In the new year I needed a break. Life had got too much, so we went to the Lake District to see Sy's nana and stomp the blues away over the Cumbrian mountains.
She's one of them. Those hardcore nanas that just aren't made any more.
I don't know if it's because her name is Pat, like my nan. Two Pats, who never knew each other. My Nanny Pat was a cook, a homemaker, made parachutes during the war, creator of the best crochet blankets around. She was full of love and warmth and comfort. She had lupus, so she was always in and out of hospital, she gave her bed for people who were more sick than her. This Pat also a cook and a homemaker, she taught art, came from Grantham was a twin. Different women. The same name.
My middle name is Patricia. I am a Pat.
My 5 (my nanny pat had divorced and was living with her boyfriend Bill - who very much was my grandad) grandparents all died at least 15 years ago, and being around Pat made me miss them in a way I hadn't expected.
I want to hear one more story.
Wave one more silly goodbye.
Blow one more raspberry kiss.
Eat one more perfect potato — show her I can almost make them too.
On my mum's side of the family, I feel very lost. There's a big gap of history, especially on my mum's dad's side. (There's not 6+ grandparents because we never knew him, nor did my nan find anyone else) All I know is he came from Cornwall for generations.

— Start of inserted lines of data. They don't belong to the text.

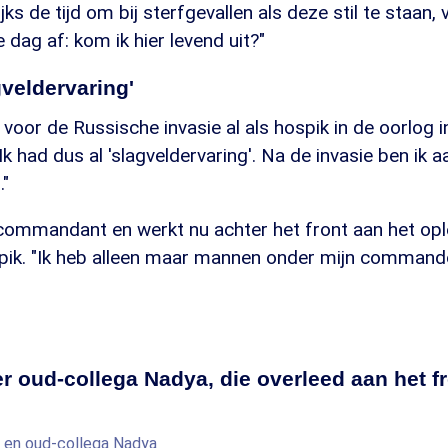
ks de tijd om bij sterfgevallen als deze stil te staan, 
e dag af: kom ik hier levend uit?"
gveldervaring'
voor de Russische invasie al als hospik in de oorlog 
k had dus al 'slagveldervaring'. Na de invasie ben ik a
"
 commandant en werkt nu achter het front aan het opl
pik. "Ik heb alleen maar mannen onder mijn commando"
r oud-collega Nadya, die overleed aan het f
a en oud-collega Nadya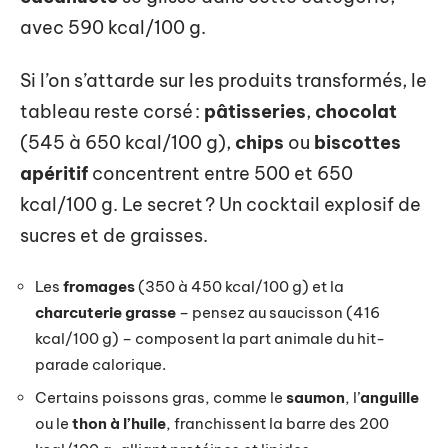
avec 590 kcal/100 g.
Si l’on s’attarde sur les produits transformés, le
tableau reste corsé :
pâtisseries
,
chocolat
(545 à 650 kcal/100 g),
chips
ou
biscottes
apéritif
concentrent entre 500 et 650
kcal/100 g. Le secret ? Un cocktail explosif de
sucres et de graisses.
Les
fromages
(350 à 450 kcal/100 g) et la
charcuterie grasse
– pensez au saucisson (416
kcal/100 g) – composent la part animale du hit-
parade calorique.
Certains poissons gras, comme le
saumon
, l’
anguille
ou le
thon à l’huile
, franchissent la barre des 200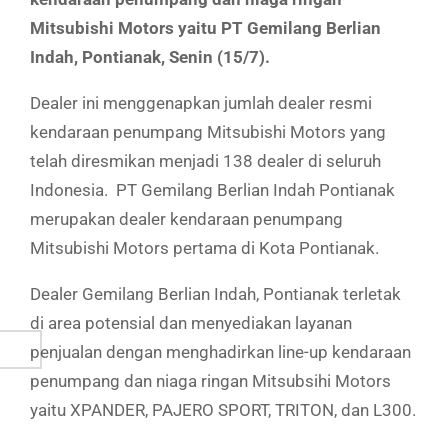
Mitsubishi Motors yaitu PT Gemilang Berlian
Indah, Pontianak, Senin (15/7).
Dealer ini menggenapkan jumlah dealer resmi
kendaraan penumpang Mitsubishi Motors yang
telah diresmikan menjadi 138 dealer di seluruh
Indonesia. PT Gemilang Berlian Indah Pontianak
merupakan dealer kendaraan penumpang
Mitsubishi Motors pertama di Kota Pontianak.
Dealer Gemilang Berlian Indah, Pontianak terletak
di area potensial dan menyediakan layanan
penjualan dengan menghadirkan line-up kendaraan
penumpang dan niaga ringan Mitsubsihi Motors
yaitu XPANDER, PAJERO SPORT, TRITON, dan L300.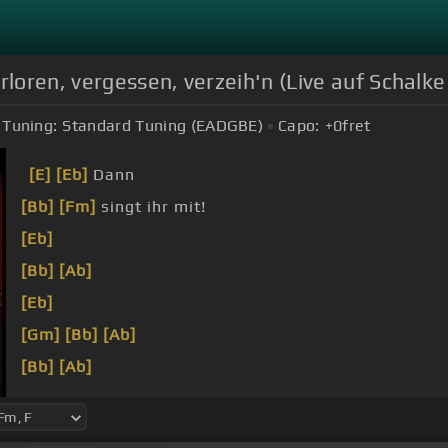
rloren, vergessen, verzeih'n (Live auf Schalk
Tuning:
Standard Tuning (EADGBE)
Capo:
+0
fret
[E]
[Eb]
Dann
[Bb]
[Fm]
singt ihr mit!
[Eb]
[Bb]
[Ab]
[Eb]
[Gm]
[Bb]
[Ab]
[Bb]
[Ab]
[Bb]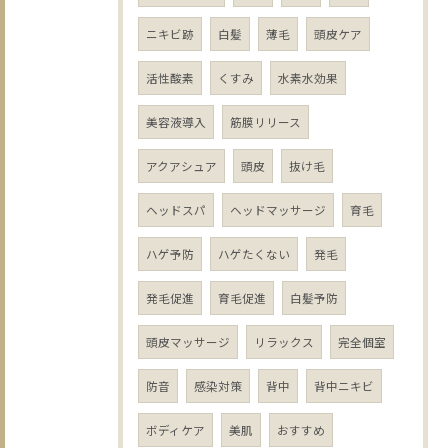
ニキビ跡
白髪
薄毛
頭皮ケア
活性酸素
くすみ
水素水効果
美容液導入
筋膜リリース
アクアシュア
頭皮
抜け毛
ヘッドスパ
ヘッドマッサージ
育毛
ハゲ予防
ハゲたくない
発毛
発毛促進
育毛促進
白髪予防
頭皮マッサージ
リラックス
完全個室
防音
感染対策
背中
背中ニキビ
ボディケア
美肌
おすすめ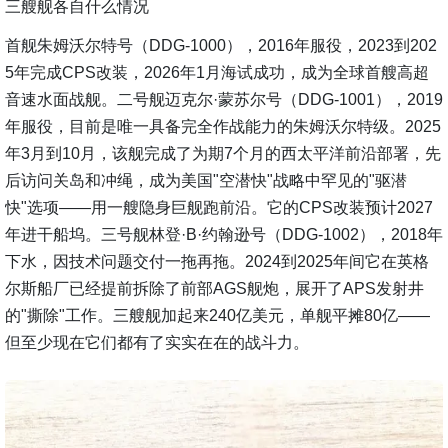
三艘舰各自什么情况
首舰朱姆沃尔特号（DDG-1000），2016年服役，2023到202
5年完成CPS改装，2026年1月海试成功，成为全球首艘高超
音速水面战舰。二号舰迈克尔·蒙苏尔号（DDG-1001），2019
年服役，目前是唯一具备完全作战能力的朱姆沃尔特级。2025
年3月到10月，该舰完成了为期7个月的西太平洋前沿部署，先
后访问关岛和冲绳，成为美国"空潜快"战略中罕见的"驱潜
快"选项——用一艘隐身巨舰跑前沿。它的CPS改装预计2027
年进干船坞。三号舰林登·B·约翰逊号（DDG-1002），2018年
下水，因技术问题交付一拖再拖。2024到2025年间它在英格
尔斯船厂已经提前拆除了前部AGS舰炮，展开了APS发射井
的"撕除"工作。三艘舰加起来240亿美元，单舰平摊80亿——
但至少现在它们都有了实实在在的战斗力。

He didn't want my mum or her siblings.
My aunt tells me stories every now and then and I feel gobsmacked I didn't know them earlier.

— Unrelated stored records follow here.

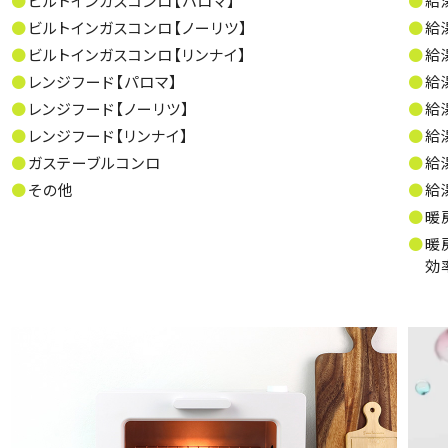
ビルトインガスコンロ【パロマ】
給
ビルトインガスコンロ【ノーリツ】
給
ビルトインガスコンロ【リンナイ】
給
レンジフード【パロマ】
給
レンジフード【ノーリツ】
給
レンジフード【リンナイ】
給
ガステーブルコンロ
給
その他
給
暖
暖
効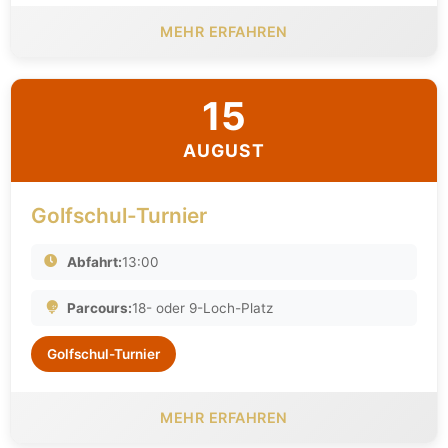
MEHR ERFAHREN
15
AUGUST
Golfschul-Turnier
Abfahrt:
13:00
Parcours:
18- oder 9-Loch-Platz
Golfschul-Turnier
MEHR ERFAHREN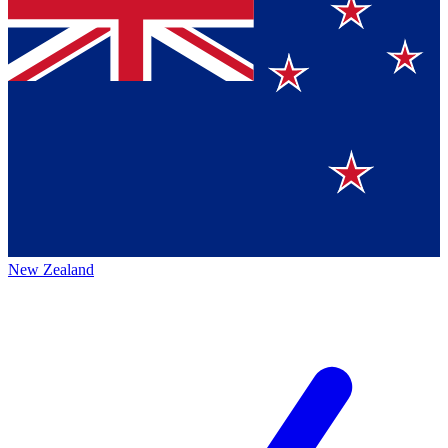
New Zealand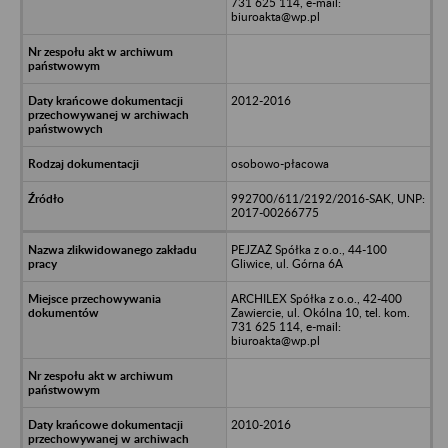
731 625 114, e-mail:
biuroakta@wp.pl
2012-2016
osobowo-płacowa
992700/611/2192/2016-SAK, UNP:
2017-00266775
PEJZAŻ Spółka z o.o., 44-100
Gliwice, ul. Górna 6A
ARCHILEX Spółka z o.o., 42-400
Zawiercie, ul. Okólna 10, tel. kom.
731 625 114, e-mail:
biuroakta@wp.pl
2010-2016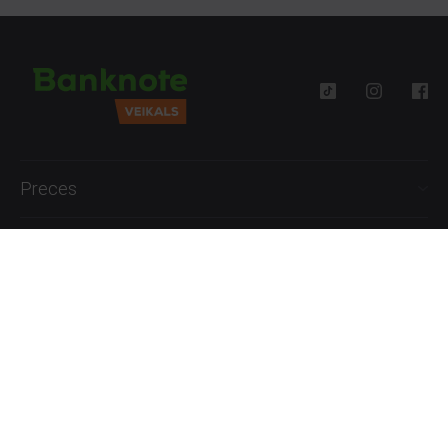
Preces
Palīdzība
Informācija
+371 27777762
P.-Pk. 09:00 - 18:00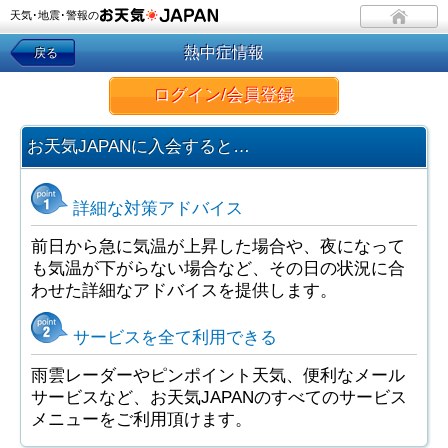
天気･地震･警報の
熱中症情報
戻る
ログイン/会員登録
お天気JAPANに入会すると…
詳細な対策アドバイス
前日から急に気温が上昇した場合や、夜になって
も気温が下がらない場合など、その日の状況に合
わせた詳細なアドバイスを提供します。
サービスを全て利用できる
雨雲レーダーやピンポイント天気、便利なメール
サービスなど、お天気JAPANのすべてのサービス
メニューをご利用頂けます。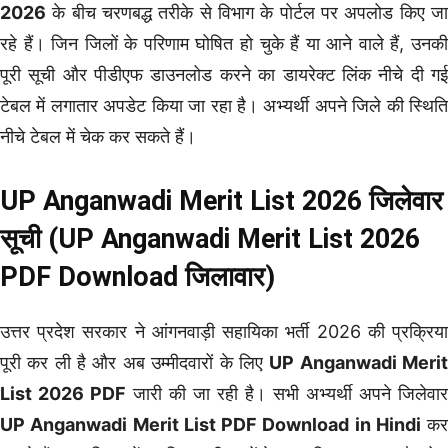
2026
के बीच चरणबद्ध तरीके से विभाग के पोर्टल पर अपलोड किए जा
रहे हैं। जिन जिलों के परिणाम घोषित हो चुके हैं या आने वाले हैं, उनकी
पूरी सूची और पीडीएफ डाउनलोड करने का डायरेक्ट लिंक नीचे दी गई
टेबल में लगातार अपडेट किया जा रहा है। अभ्यर्थी अपने जिले की स्थिति
नीचे टेबल में चेक कर सकते हैं।
UP Anganwadi Merit List 2026 जिलेवार
सूची (UP Anganwadi Merit List 2026
PDF Download जिलावार)
उत्तर प्रदेश सरकार ने आंगनवाड़ी सहायिका भर्ती 2026 की प्रक्रिया
पूरी कर ली है और अब उम्मीदवारों के लिए
UP Anganwadi Meri
List 2026 PDF
जारी की जा रही है। सभी अभ्यर्थी अपने जिलेवार
UP Anganwadi Merit List PDF Download in Hindi
कर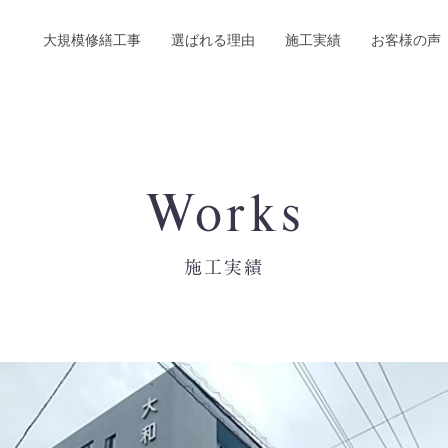
大規模修繕工事
選ばれる理由
施工実績
お客様の声
Works
施工実績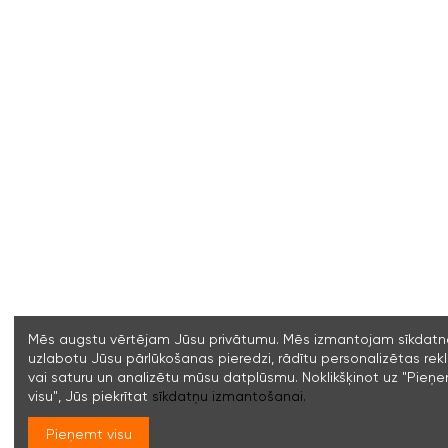
Mēs augstu vērtējam Jūsu privātumu. Mēs izmantojam sīkdatne
uzlabotu Jūsu pārlūkošanas pieredzi, rādītu personalizētas re
vai saturu un analizētu mūsu datplūsmu. Noklikšķinot uz "Pieņ
visu", Jūs piekrītat
sīkdatņu izmantošanai.
Pieņemt visu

It feels like I never really knew my mum, yet she taught me so much — crochet, sewing, cooking, compassion, empathy, selflessness.

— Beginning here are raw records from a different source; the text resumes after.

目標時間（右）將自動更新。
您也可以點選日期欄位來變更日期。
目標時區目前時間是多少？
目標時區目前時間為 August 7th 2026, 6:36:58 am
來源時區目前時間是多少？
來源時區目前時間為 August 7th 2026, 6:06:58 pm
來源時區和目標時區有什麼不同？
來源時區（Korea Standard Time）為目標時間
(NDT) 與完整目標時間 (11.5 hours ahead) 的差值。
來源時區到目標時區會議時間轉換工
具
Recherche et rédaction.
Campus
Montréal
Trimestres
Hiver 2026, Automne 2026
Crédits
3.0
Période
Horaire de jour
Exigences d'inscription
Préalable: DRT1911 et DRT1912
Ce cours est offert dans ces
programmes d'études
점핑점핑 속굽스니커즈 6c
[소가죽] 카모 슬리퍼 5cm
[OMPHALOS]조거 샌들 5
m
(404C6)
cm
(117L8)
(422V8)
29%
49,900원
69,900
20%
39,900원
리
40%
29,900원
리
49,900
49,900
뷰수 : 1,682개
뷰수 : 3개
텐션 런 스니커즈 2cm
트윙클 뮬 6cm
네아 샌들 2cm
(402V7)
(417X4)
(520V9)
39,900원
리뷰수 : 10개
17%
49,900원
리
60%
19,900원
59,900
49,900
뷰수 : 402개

Some of what she taught me hasn't been useful, that selflessness has turned into people-pleasing and anxiety and as I try to undo it I find myself needing to know where it came from.
That's the whole point of generational trauma — but when your history book only goes back to a handful of stories you remember your mum telling your teenage self, it's a different kind of heartbreak.
Another layer of grief. Deciding what to keep and what to put down.
I think about Pat. Ninety-three years old, still drawing, still teaching at her village art club, still walking into storms to post handmade Christmas cards. Still telling stories.
A few years ago she drove into Ullswater lake. We visited her in hospital, bandaged up, and brought her a sketchpad and pencils. She sketched the exact spot where she'd crashed — precisely enough that we found it later from her drawing alone. She was broken and still very skilled.
She told me stories that week we stayed. Stories about her childhood, her brother, her life. She was writing his eulogy. Nobody else in the room was really listening — they had heard all the stories a thousand times before.
I listened like she was my nan. I made notes when she talked about her funeral wishes. She wants someone to recite Leisure by William Henry Davies. And as she started — What is this life if, full of care, / We have no time to stand and stare? — I found myself saying the words with her, almost surprised I knew them.
I was transported without warning: back to my grandad's allotment in Berkshire, wedged among the towering sweet peas and the sweet williams, the taste of homemade raspberry jam on my lips from the just warm Victoria sponge that was made by my nan.
Somewhere I hadn't been in decades. There they were.
Not as a memory I'd chosen to visit — as a presence, woken up by a 93-year-old woman in a Lake District dining room.
I grow sweet peas and sweet williams now. For Grandad Willy.
Every story she told mattered and I didn't want them to go the same way as so many others. How her and her twin dated the same guy, how she was to marry the old rich man in the village because she was the carnival princess. Setting her bed on fire playing with matches and her dolls house being ransacked by her brother and his mate.
She relights something in me every time I see her.
Not because she's comfortable and agreeable — she's not. She'll tell you when you're wrong without hesitation. But she is completely, stubbornly, beautifully herself. And in a world that quietly dulls you down, that's a radical thing to witness.
She's proof that the knowledge doesn't have to be lost.
Sometimes you just have to show up, bring the pencils, and listen.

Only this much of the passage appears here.